A savoir que, comme vous pouvez vous en douter, cet iPod n'est plus sous garantie, si jamais il aurait été nécessaire de passer par le SAV d'Apple.

Je ne me fais pas beaucoup d'illusions quant à la tournure que prend le problème, mais, comme disent les anglais "Nothing ventured, nothing gained".

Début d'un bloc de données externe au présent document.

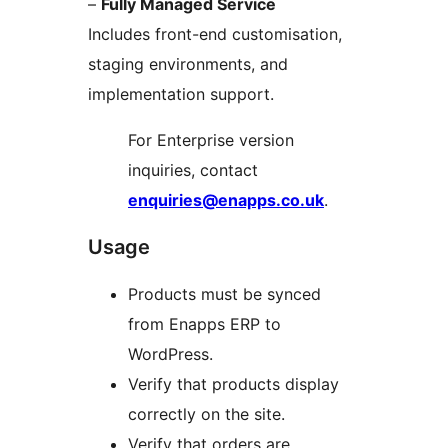
–
Fully Managed Service
Includes front-end customisation,
staging environments, and
implementation support.
For Enterprise version
inquiries, contact
enquiries@enapps.co.uk
.
Usage
Products must be synced
from Enapps ERP to
WordPress.
Verify that products display
correctly on the site.
Verify that orders are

En vous remerciant grandement pour votre future aide, je vous souhaite une bonne fin de soirée.

PS : Désolé pour le pavé.


----------



## Up_to_you (20 Septembre 2009)

UP.

Excusez-moi, je ne voudrais pas paraître lourd, mais je vous avoue être dans l'incompréhension la plus totale à propos de ce problème. L'iPod est-il mort ou existe-il une manipulation permettant de résoudre ce problème?


Ah, également, je ne sais pas si ça peut aider, mais je précise que je suis sous Mac OSX Léopard, et que j'ai également accès à Windows, si besoin est.

Merci d'avance.


----------



## DarkPeDrO (20 Septembre 2009)

L'iPod de mon cousin a un problème similaire, et c'est un 80 Go :/
Il n'a jamais laissé tombé son iPod.
J'ai tout essayé comme toi: rien.
J'ai tenté une restauration sous Windows, sous Mac, pareil :/
C'est clair que c'est dommage et surtout frustrant...


----------



## Up_to_you (20 Septembre 2009)

Oui, surtout qu'il n'y a aucune raison apparente à ce problème, pas de choc ni de mauvaise manipulation, c'est arrivé du jour au lendemain. 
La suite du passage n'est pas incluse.